Modeling charge transport in photon-counting detectors

The purpose of this study is to review and compare simulation methods for describing the transport of charge clouds in silicon based semiconductor detectors and investigate the effects on energy spectrum for silicon based photon-counting strip detectors. Charge clouds and detailed carrier transport are simulated and compared using two different approaches including analytical and Monte Carlo schema. The results of the simulations are evaluated using pulse-height spectra (PHS) for a silicon strip detector with edge on geometry at two energies (25 and 75 keV) at various X-ray absorption locations relative to the pixel boundary and detector depth. The findings confirm carrier diffusion plays a large role in the charge sharing effect in photon counting detectors, in particular when the photon is absorbed near the pixel boundary far away from the pixel electrode.
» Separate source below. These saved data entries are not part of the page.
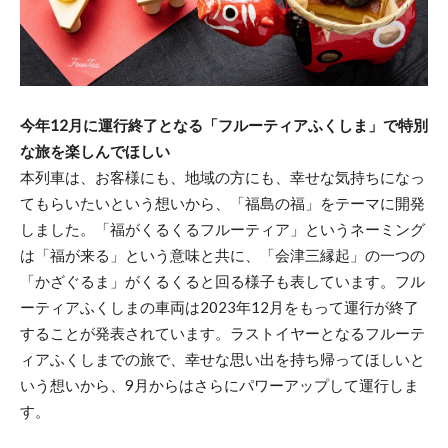
今年12月に運行終了となる「フルーティアふくしま」で特別
な旅を楽しんでほしい
本列車は、お客様にも、地域の方にも、幸せな気持ちになっ
てもらいたいという想いから、「福島の福」をテーマに開発
しました。「福がくるくるフルーティア」というネーミング
は「福が来る」という意味と共に、「会津三縁起」の一つの
「かざぐるま」がくるくると回る様子も表しています。フル
ーティアふくしまの車両は2023年12月をもって運行が終了
することが発表されています。ラストイヤーとなるフルーテ
ィアふくしまでの旅で、幸せな思い出を持ち帰ってほしいと
いう想いから、9月からはさらにパワーアップして運行しま
す。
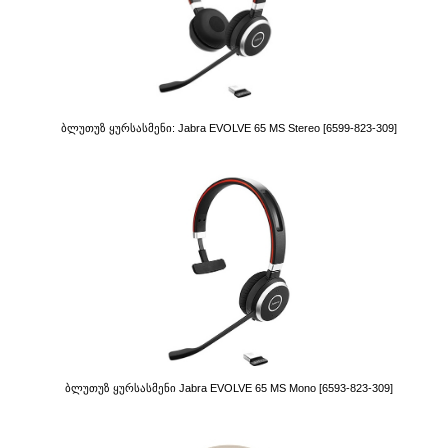
Ბლუთუზ Ყურსასმენი: Jabra EVOLVE 65 MS Stereo [6599-823-309]
Ბლუთუზ Ყურსასმენი Jabra EVOLVE 65 MS Mono [6593-823-309]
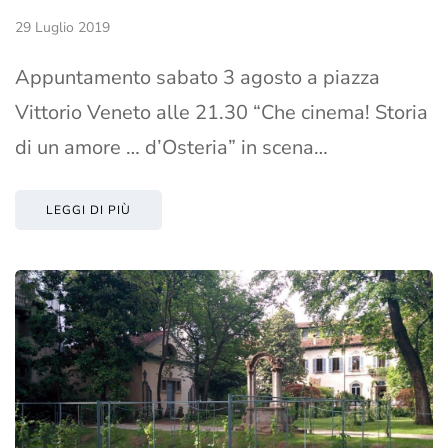
29 Luglio 2019
Appuntamento sabato 3 agosto a piazza
Vittorio Veneto alle 21.30 “Che cinema! Storia
di un amore … d’Osteria” in scena…
LEGGI DI PIÙ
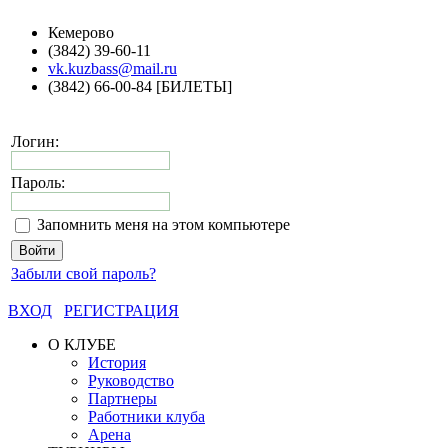
Кемерово
(3842) 39-60-11
vk.kuzbass@mail.ru
(3842) 66-00-84 [БИЛЕТЫ]
Логин:
Пароль:
Запомнить меня на этом компьютере
Забыли свой пароль?
ВХОД
РЕГИСТРАЦИЯ
О КЛУБЕ
История
Руководство
Партнеры
Работники клуба
Арена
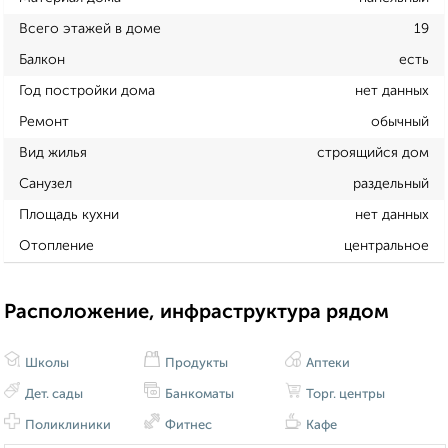
Всего этажей в доме
19
Балкон
есть
Год постройки дома
нет данных
Ремонт
обычный
Вид жилья
строящийся дом
Санузел
раздельный
Площадь кухни
нет данных
Отопление
центральное
Расположение, инфраструктура рядом
Школы
Продукты
Аптеки
Дет. сады
Банкоматы
Торг. центры
Поликлиники
Фитнес
Кафе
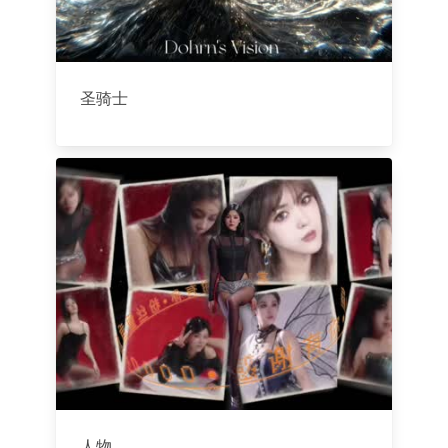
圣骑士
人物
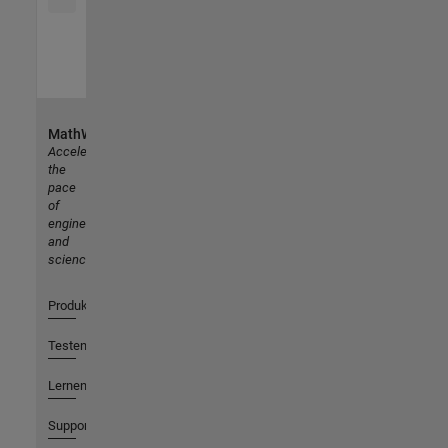
MathWorks
Accelerating
the
pace
of
engineering
and
science
Produkte
Testen oder Kaufen
Lernen
Support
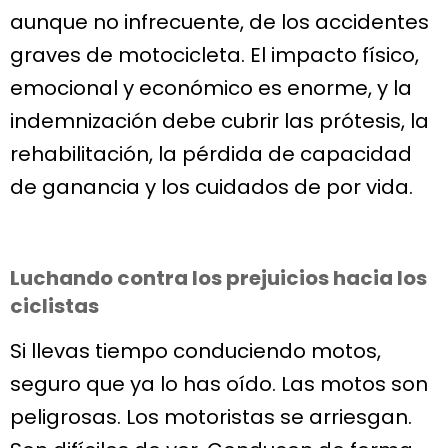
aunque no infrecuente, de los accidentes
graves de motocicleta. El impacto físico,
emocional y económico es enorme, y la
indemnización debe cubrir las prótesis, la
rehabilitación, la pérdida de capacidad
de ganancia y los cuidados de por vida.
Luchando contra los prejuicios hacia los
ciclistas
Si llevas tiempo conduciendo motos,
seguro que ya lo has oído. Las motos son
peligrosas. Los motoristas se arriesgan.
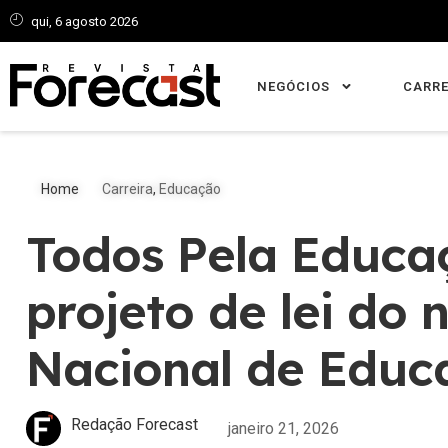
qui, 6 agosto 2026
NEGÓCIOS
CARRE
Home
Carreira
,
Educação
Todos Pela Educa
projeto de lei do 
Nacional de Educ
Redação Forecast
janeiro 21, 2026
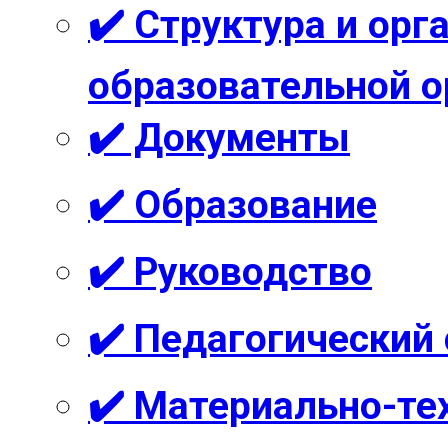
✔️ Структура и ор
образовательной о
✔️ Документы
✔️ Образование
✔️ Руководство
✔️ Педагогический
✔️ Материально-те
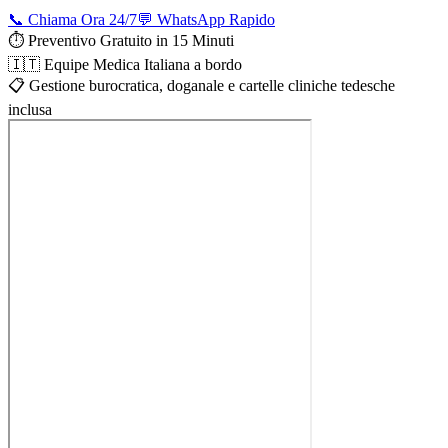
📞 Chiama Ora 24/7
💬 WhatsApp Rapido
⏱️ Preventivo Gratuito in 15 Minuti
🇮🇹 Equipe Medica Italiana a bordo
📋 Gestione burocratica, doganale e cartelle cliniche tedesche
inclusa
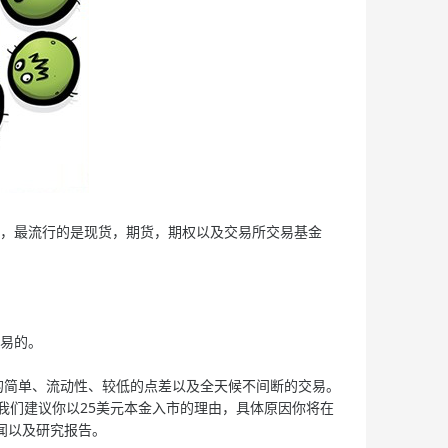
，最流行的是现货，期货，期权以及交易所交易基金
易的。
简单、流动性、较低的点差以及全天候不间断的交易。
我们建议你以25美元本金入市的理由，具体原因你将在
闻以及研究报告。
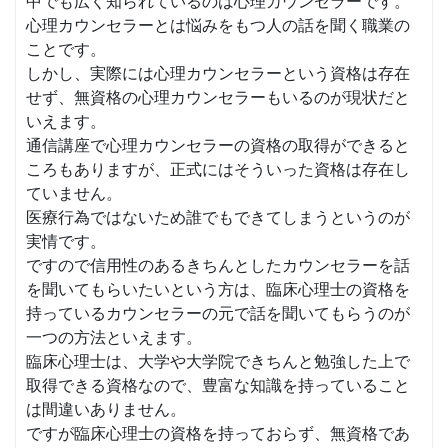
中でも広く知られているのは心理カウンセラーです。
心理カウンセラーとは悩みをもつ人の話を聞く職業の
ことです。
しかし、実際には心理カウンセラーという資格は存在
せず、無資格の心理カウンセラーもいるのが現状だと
いえます。
通信講座で心理カウンセラーの資格の取得ができると
ころもありますが、正式にはそういった資格は存在し
ていません。
医療行為ではないため誰でもできてしまうというのが
実情です。
ですので信用性のあるきちんとしたカウンセラーを話
を聞いてもらいたいという方は、臨床心理士の資格を
持っているカウンセラーの元で話を聞いてもらうのが
一つの方法といえます。
臨床心理士は、大学や大学院できちんと勉強した上で
取得できる資格なので、豊富な知識を持っていること
は間違いありません。
ですが臨床心理士の資格を持っておらず、無資格であ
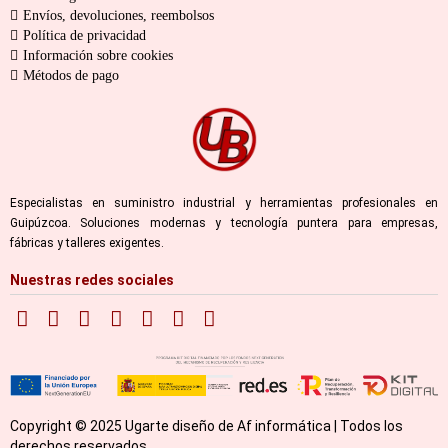
Envíos, devoluciones, reembolsos
Política de privacidad
Información sobre cookies
Métodos de pago
Especialistas en suministro industrial y herramientas profesionales en
Guipúzcoa. Soluciones modernas y tecnología puntera para empresas,
fábricas y talleres exigentes.
Nuestras redes sociales
Copyright © 2025 Ugarte diseño de Af informática | Todos los
derechos reservados.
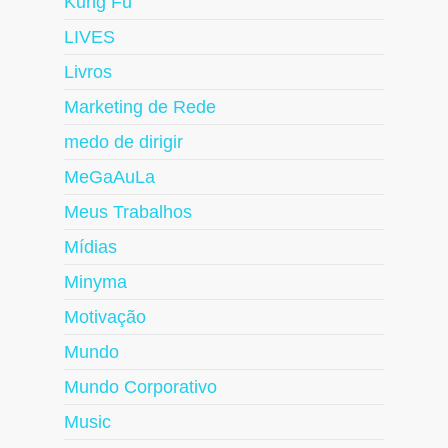
Kung Fu
LIVES
Livros
Marketing de Rede
medo de dirigir
MeGaAuLa
Meus Trabalhos
Mídias
Minyma
Motivação
Mundo
Mundo Corporativo
Music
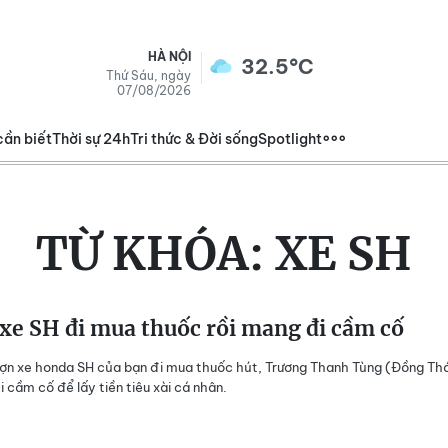
HÀ NỘI
32.5°C
Thứ Sáu, ngày
07/08/2026
cần biết
Thời sự 24h
Tri thức & Đời sống
Spotlight
TỪ KHÓA:
XE SH
xe SH đi mua thuốc rồi mang đi cầm cố
ợn xe honda SH của bạn đi mua thuốc hút, Trương Thanh Tùng (Đồng Th
 cầm cố để lấy tiền tiêu xài cá nhân.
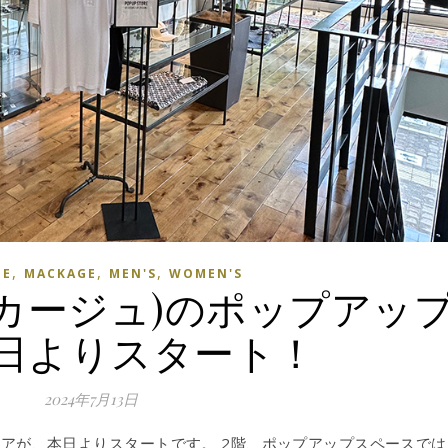
,
,
,
GE
MACKAGE
MEN'S
WOMEN'S
マッカージュ)のポップアッ
日よりスタート！
2024年7月13日
プストアが、本日よりスタートです。 2階、ポップアップスペースでは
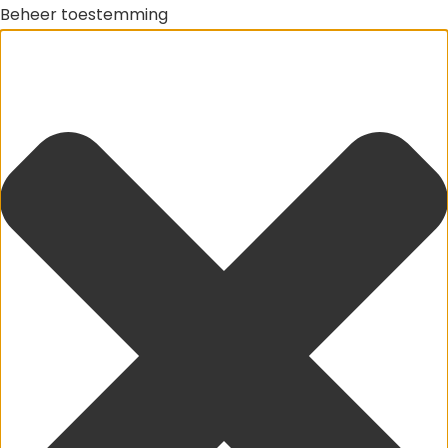
Beheer toestemming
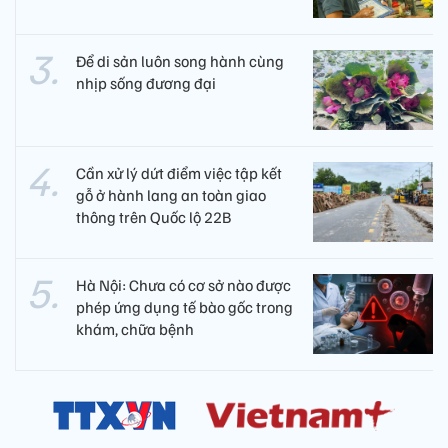
Để di sản luôn song hành cùng
nhịp sống đương đại
Cần xử lý dứt điểm việc tập kết
gỗ ở hành lang an toàn giao
thông trên Quốc lộ 22B
Hà Nội: Chưa có cơ sở nào được
phép ứng dụng tế bào gốc trong
khám, chữa bệnh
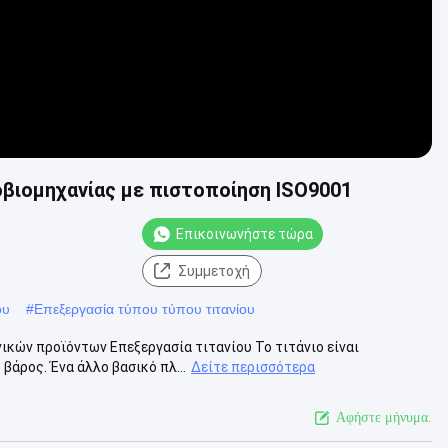
οβιομηχανίας με πιστοποίηση ISO9001
Επικοινωνήστε τώρα
Συμμετοχή
ου
#
Επεξεργασία τύπου τύπου τιτανίου
ικών προϊόντων Επεξεργασία τιτανίου Το τιτάνιο είναι
βάρος. Ένα άλλο βασικό πλ...
Δείτε περισσότερα
Αφήστε μήνυμα.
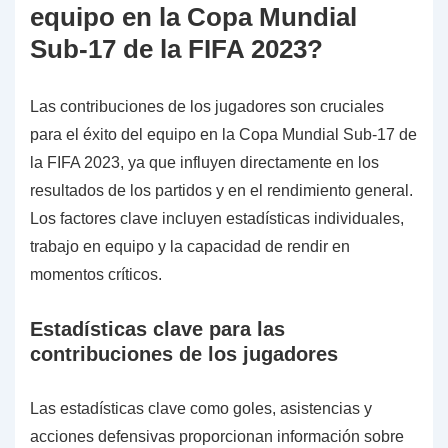
equipo en la Copa Mundial
Sub-17 de la FIFA 2023?
Las contribuciones de los jugadores son cruciales
para el éxito del equipo en la Copa Mundial Sub-17 de
la FIFA 2023, ya que influyen directamente en los
resultados de los partidos y en el rendimiento general.
Los factores clave incluyen estadísticas individuales,
trabajo en equipo y la capacidad de rendir en
momentos críticos.
Estadísticas clave para las
contribuciones de los jugadores
Las estadísticas clave como goles, asistencias y
acciones defensivas proporcionan información sobre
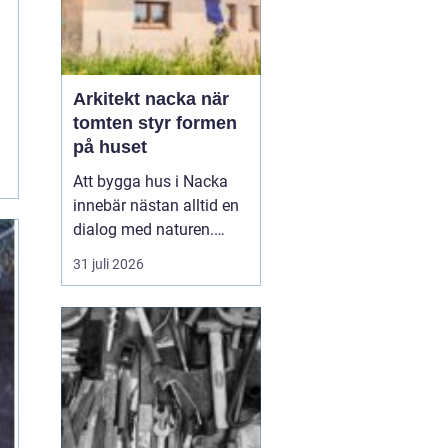
Arkitekt nacka när
tomten styr formen
på huset
Att bygga hus i Nacka
innebär nästan alltid en
dialog med naturen.
Berg i dagen, tallar,
31 juli 2026
nivåskillnader och utsikt
mot vattnet gör varje
tomt unik. Den som
anlitar Arkitekt Nacka
söker
ofta någ...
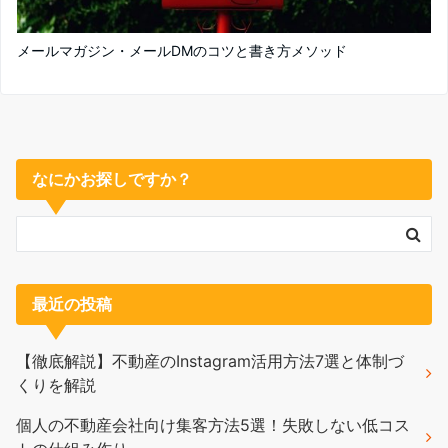
メールマガジン・メールDMのコツと書き方メソッド
なにかお探しですか？
最近の投稿
【徹底解説】不動産のInstagram活用方法7選と体制づ
くりを解説
個人の不動産会社向け集客方法5選！失敗しない低コス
The results are further compared in terms of the double-counting probability for X-ray photons absorbed near the pixel boundary as a function of the threshold energy. Monte Carlo and analytical models show reasonable agreement (2% relative error in swank factor) for charge sharing effects for a silicon strip detector with edge-on geometry. For 25 keV mono-energetic photons absorbed at 5 μm from the pixel boundary, the theoretical threshold energy at 10% double-counting probability based on charge sharing is 5.5, 8.5 and 9.2 keV for absorption depths of 50, 250 and 450 μm from the electrode, respectively. The transport of charge clouds affects the spectral characteristics of photon counting detectors and the double-counting probability results show the theoretical threshold energy to avoid double-counting as a function of X-ray energy and X-ray interaction locations for silicon and can be considered for future studies of charge sharing effects.